Roanoke Times Copyright (c) 1995, Landmark Communications, Inc. DATE: THURSDAY, June 28, 1990 TAG: 9006280685 SECTION: NATIONAL/INTERNATIONAL PAGE: A/12 EDITION: EVENING SOURCE: Associated Press DATELINE: WASHINGTON LENGTH: Medium
NASA's announcement of the problem Wednesday sent a shudder of disappointment through an astronomy community that has waited years for what were expected to be unprecedented views of the universe from the orbiting telescope.
The space agency said the focusing problem in the Hubble mirrors cannot be fixed from the ground and at least two of the five instruments aboard the spacecraft will be virtually useless until a repair mission is flown by the space shuttle.
Plans call for such a mission in 1993, but the National Aeronautics and Space Administration said it hopes to make the flight sooner.
The flawed mirrors on Hubble cannot be taken out and replaced by the shuttle, but replacement instruments could compensate for the misfocused mirrors with special optics.
"We are pretty optimistic that we can take out all of the aberration," said NASA scientist Ed Weiler.
An official of the Danbury, Conn., company that made the mirrors said the flaw may have been caused by a human error in testing of the primary and secondary Hubble telescope mirrors as they were being ground and polished.
"It appears that one of the elements may have been manufactured to a prescription that wouldn't give you the desired result," said Jack Rehnberg, chief of the space science office at the Hughes Danbury Optical Co. "It could have been a human error."
Rehnberg said the problem could be either in the primary or secondary mirror or the manner that the two work together.

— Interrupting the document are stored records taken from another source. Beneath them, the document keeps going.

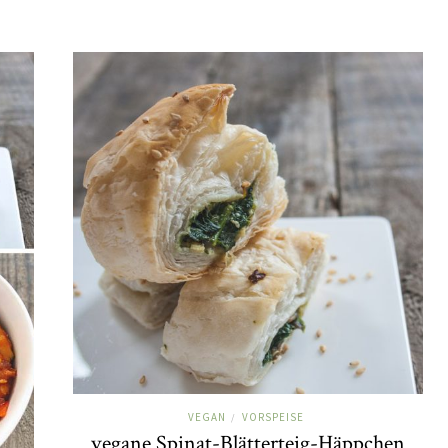
VEGAN
VORSPEISE
/
vegane Spinat-Blätterteig-Häppchen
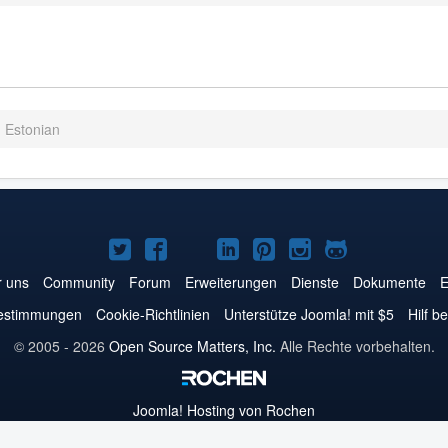
- Estonian
Joomla!
Joomla!
Joomla!
Joomla!
Joomla!
Joomla!
Joomla!
auf
auf
auf
auf
auf
auf
auf
 uns
Community
Forum
Erweiterungen
Dienste
Dokumente
E
Twitter
Facebook
YouTube
LinkedIn
Pinterest
Instagram
GitHub
estimmungen
Cookie-Richtlinien
Unterstütze Joomla! mit $5
Hilf b
© 2005 - 2026
Open Source Matters, Inc.
Alle Rechte vorbehalten.
Joomla!
Hosting von Rochen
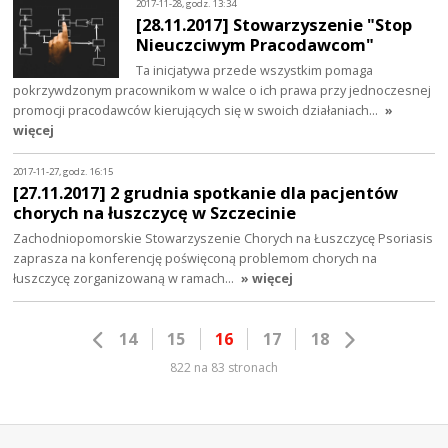
2017-11-28, godz. 13:34
[28.11.2017] Stowarzyszenie "Stop
Nieuczciwym Pracodawcom"
Ta inicjatywa przede wszystkim pomaga
pokrzywdzonym pracownikom w walce o ich prawa przy jednoczesnej
promocji pracodawców kierujących się w swoich działaniach…
»
więcej
2017-11-27, godz. 16:15
[27.11.2017] 2 grudnia spotkanie dla pacjentów
chorych na łuszczycę w Szczecinie
Zachodniopomorskie Stowarzyszenie Chorych na Łuszczycę Psoriasis
zaprasza na konferencję poświęconą problemom chorych na
łuszczycę zorganizowaną w ramach…
» więcej
14
15
16
17
18
822 na 83 stronach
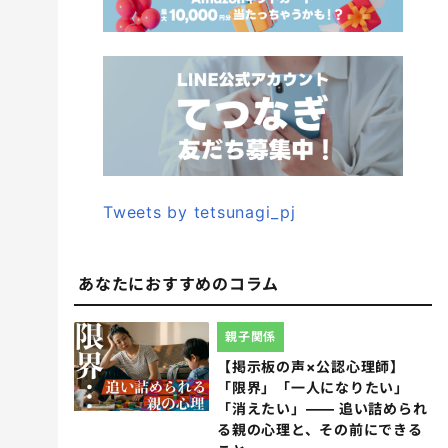
Tweets by tetsunagi_pj
あなたにおすすめのコラム
親子関係
【掲示板の声×公認心理師】
「限界」「一人になりたい」
「消えたい」―― 追い詰められ
る親の心理と、その前にできる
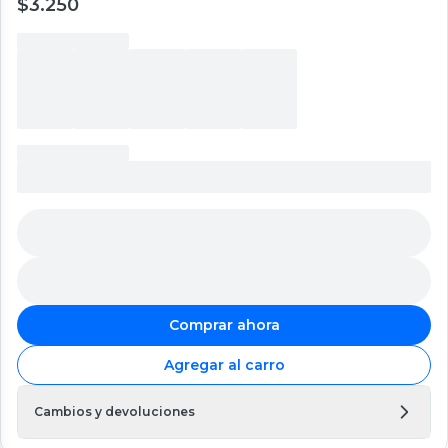
$3.250
Comprar ahora
Agregar al carro
Cambios y devoluciones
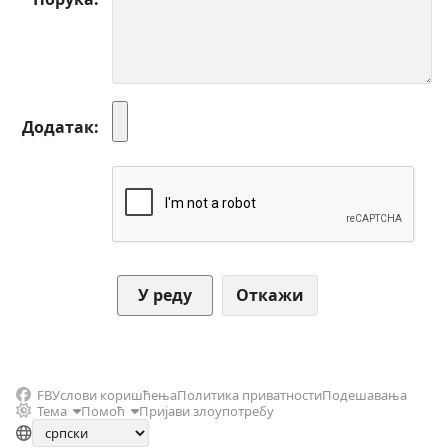
Додатак
Откажи
FB
Услови коришћења
Политика приватности
Подешавања
Тема
Помоћ
Пријави злоупотребу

Jean Olivier, Hubble deputy project manager, said the Hubble mirrors were tested individually on the ground but never as a combination because that would have cost "hundreds of millions of dollars."
Hughes Danbury Optical, then a division of Perkin-Elmer, built the Hubble telescope assembly under a $450 million contract that included performance incentives.
A NASA investigation, led by Lew Allen of the Jet Propulsion Laboratory in Pasadena, Calif., is expected to start this week.
Hubble was placed in a 381-mile orbit on April 25 amid dazzling promises by NASA that the telescope could revolutionize the human concept of the universe.
The telescope, circling the Earth far above the obscuring effects of the atmosphere, was expected to be able to see objects such as stars and galaxies that are 25 times fainter than those seen by telescopes on the ground.
For the first time, Hubble would permit humans to look up to 14 billion light years into space - some 84 billion trillion miles. This could give a glimpse of objects as they were just a few billion years after the "big bang" that is thought to have started the universe.
Instead, images captured by the flawed Hubble now will be little better than what can be done by telescopes on Earth.
"It is very disappointing, extremely disappointing," said Kim Leschly of the Jet Propulsion Laboratory.
"Many people were hoping to see new views of the universe. Now we'll have to wait. That's very, very disappointing," said David Koo, an astronomer at the University of California, Santa Cruz.
Blaming the mirrors came as a surprise because NASA had touted Hubble's 94-inch primary mirror as the smoothest large mirror ever made.
The focusing problems mean that a faint-object camera, designed to detect objects not otherwise visible, will see no better than instruments on the ground. And a wide-field camera will be virtually useless, NASA's Weiler said.
Three instruments that study stars in ultraviolet and infrared radiation will not be as seriously affected, although a high-speed photometer will be able to do "about half the science" scheduled, Weiler said.
Hubble has had problems from early in the program. It was originally scheduled for launch in 1986, but was delayed for four years when the shuttle fleet was grounded following the Challenger accident.
After the telescope was deployed in orbit on April 25, engineers learned that a cable was blocking rotation of an antenna. The problem was corrected by limiting the antenna movement. Then engineers learned that a computer program was pointing the telescope at the wrong points in the sky. Computer software was changed.